Kamala Harris Pledged a Joe Biden Administration Would Decriminalize Marijuana


Democratic vice presidential nominee Kamala Harris said, if elected, she and presidential nominee Joe Biden would plan to decriminalize the use of marijuana. Harris outlined the proposal’s broad strokes during a virtual roundtable she hosted with ABC through Facebook Live on September 14.

“Under a Biden-Harris administration, we will decriminalize the use of marijuana and automatically expunge all marijuana-use convictions, and end incarceration for drug use alone,” Harris said. “This is no time … for half-steppin’, this is no time for incrementalism. We need to deal with the system, and there needs to be significant change in the design of the system.”

Over the course of her career as California’s former attorney general, and now senator, Harris’s own stance on cannabis has shifted considerably.
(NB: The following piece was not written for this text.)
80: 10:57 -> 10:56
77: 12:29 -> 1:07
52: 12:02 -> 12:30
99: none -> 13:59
As reported by the Boston Globe in August, the former prosecutor was solidly against legalization in California as early as 2010, and as recently as 2014. Then, in 2019, she sponsored legislation that would federally deschedule cannabis, formally legalizing it at the federal level. (Individual states would still need to decriminalize or legalize following federal descheduling.)

Known as the Marijuana Opportunity Reinvestment and Expungement (MORE) Act, the bill Harris introduced would not only deschedule cannabis, but also establish “a process to expunge convictions and conduct sentencing review hearings related to federal cannabis offenses,” in addition to calling for the establishment of a trust fund that would support initiatives for communities “impacted by the war on drugs” while prohibiting “the denial of federal public benefits to a person on the basis of certain cannabis-related conduct or convictions.”
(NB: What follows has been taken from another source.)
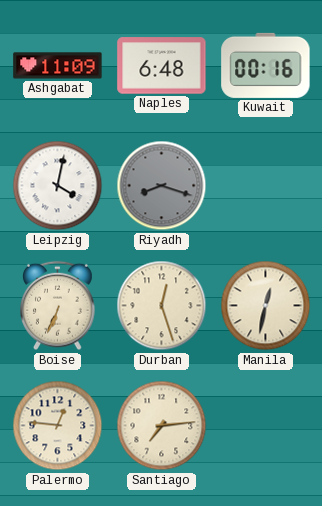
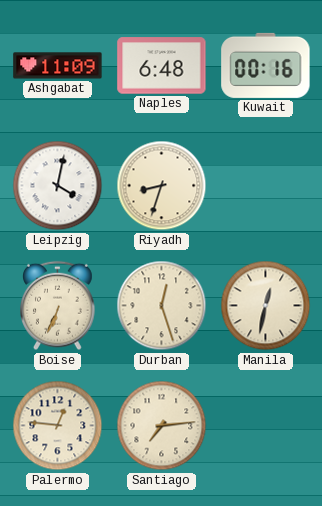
Riyadh: 8:18 -> 8:33
Riyadh dial: grey -> cream
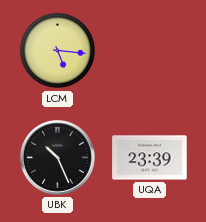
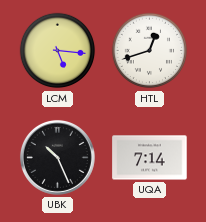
HTL: none -> 12:42
UQA: 23:39 -> 7:14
Harris introduced the MORE Act to the Senate in July 2019, though it has yet to move forward in the Republican-controlled body. However, as reported by Politico in late August, the House will vote on its own version of the MORE Act before the end of this month.
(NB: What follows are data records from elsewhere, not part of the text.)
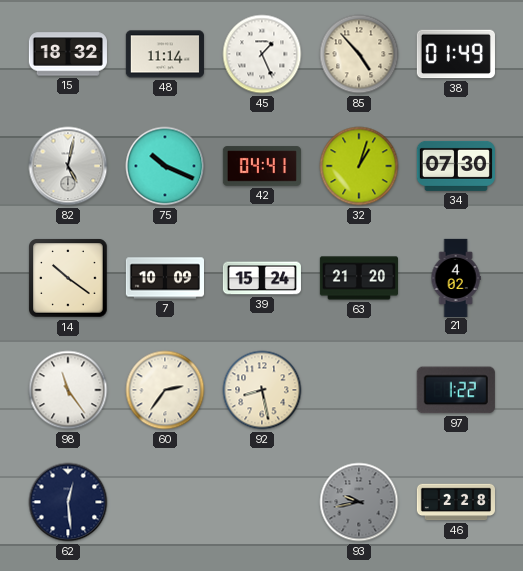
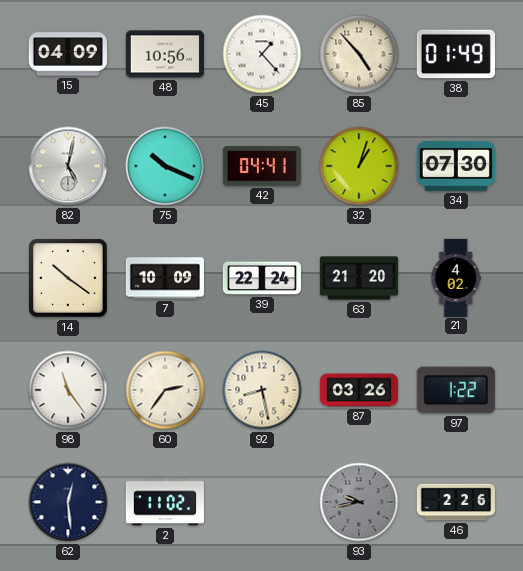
15: 18:32 -> 04:09
48: 11:14 -> 10:56
45: 1:26 -> 1:23
39: 15:24 -> 22:24
87: none -> 03:26
2: none -> 11:02
46: 2:28 -> 2:26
While the MORE Act calls for legalization, Harris has yet to go so far as to publicly call for the same since joining Biden’s ticket. Since championing the Violent Crime Control and Law Enforcement Act of 1994, Biden has softened toward the decriminalization of cannabis, though he is not in support of legalization.

The line between decriminalization and legalization is fine but important. As explained in Missouri Medicine, a journal of the Missouri State Medical Association, legalization of cannabis would allow and regulate it in ways similar to how alcohol and tobacco are sold and governed. To decriminalize cannabis would only remove criminal sanctions as punishment for an offense. Under decriminalization, cannabis could remain illegal, and possession above a specified amount could result in civil fines, drug education, or treatment, rather than criminal prosecution.

According to his campaign website, Biden supports decriminalization and would plan to automatically expunge all prior cannabis-use convictions. He supports the legalization of medical cannabis at the federal level but would leave decisions about adult recreational use up to the states.

Since joining his ticket, Harris has not called for anything beyond decriminalization or expungement of prior drug-related offenses, a noticeable distancing from the descheduling called for in the MORE Act she sponsored and introduced to the Senate last year. During her first joint interview with Biden following his announcement of Harris as his running mate, Harris told ABC News that part of her ticket’s platform around criminal justice reform would “be about decriminalizing marijuana,” a policy point she introduced within the larger context of the pair’s plans for criminal justice reform.

Biden’s support of decriminalizing cannabis is a marked result of his evolution on the drug, a stark contrast to his long-held anti-drug policies.

In an interview with Revolt TV, Representative Barbara Lee (D-CA), cochair of the Congressional Cannabis Caucus, said she thinks Harris will be effective in further pushing Biden toward federal legalization.

“She’s had experience,” Lee said in the interview, according to Marijuana Moment. “She’s from California. She knows this industry and she knows the laws very well and she supports legalization. Vice President Biden hasn’t quite got there yet.”